Blood ketone measurement by the nitroprusside method (Ketostix, Acetest) measures only acetoacetate and acetone, and is not recommended by the American Diabetes Association. The nitroprusside method can underestimate the severity of ketosis when the ratio of beta-hydroxybutyrate to acetoacetate is high (eg, alcoholic ketoacidosis). This method may also indicate a lack of therapeutic response in DKA because the concentration of acetoacetate may increase while beta-hydroxybutyrate concentration decreases.

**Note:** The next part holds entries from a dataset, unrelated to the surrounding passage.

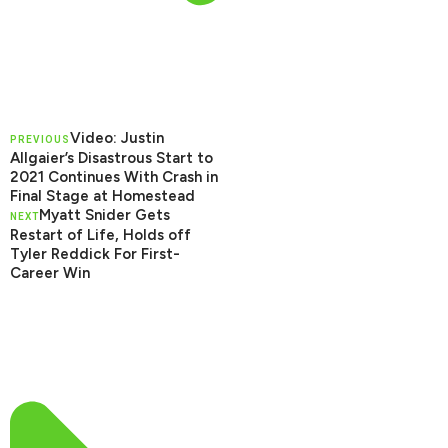
Video: Justin
PREVIOUS
Allgaier’s Disastrous Start to
2021 Continues With Crash in
Final Stage at Homestead
Myatt Snider Gets
NEXT
Restart of Life, Holds off
Tyler Reddick For First-
Career Win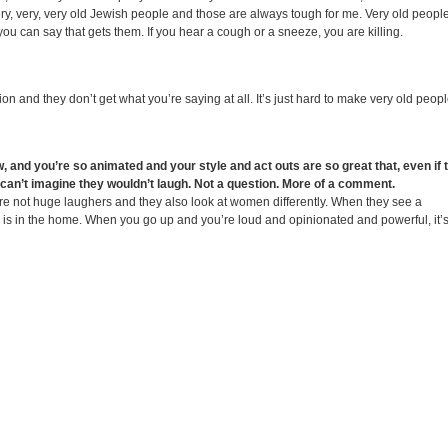
ery, very, very old Jewish people and those are always tough for me. Very old people
you can say that gets them. If you hear a cough or a sneeze, you are killing.
on and they don’t get what you’re saying at all. It’s just hard to make very old peop
, and you’re so animated and your style and act outs are so great that, even if 
I can’t imagine they wouldn’t laugh. Not a question. More of a comment.
y’re not huge laughers and they also look at women differently. When they see a
e is in the home. When you go up and you’re loud and opinionated and powerful, it’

Some authors have questioned whether frequent monitoring with beta-hydroxybutyrate or other ketone assays add significant clinical information over routine measurement of serum glucose and total carbon dioxide in uncomplicated DKA (Porter WH et al. Am J Clin Pathol 1997; 107:353-8).

Urine Ketone Testing: Urine testing for beta-hydroxybutyrate is not available, and must be done by the nitroprusside method, which measures only acetoacetate and acetone(see further discussion in KETONE TESTING section).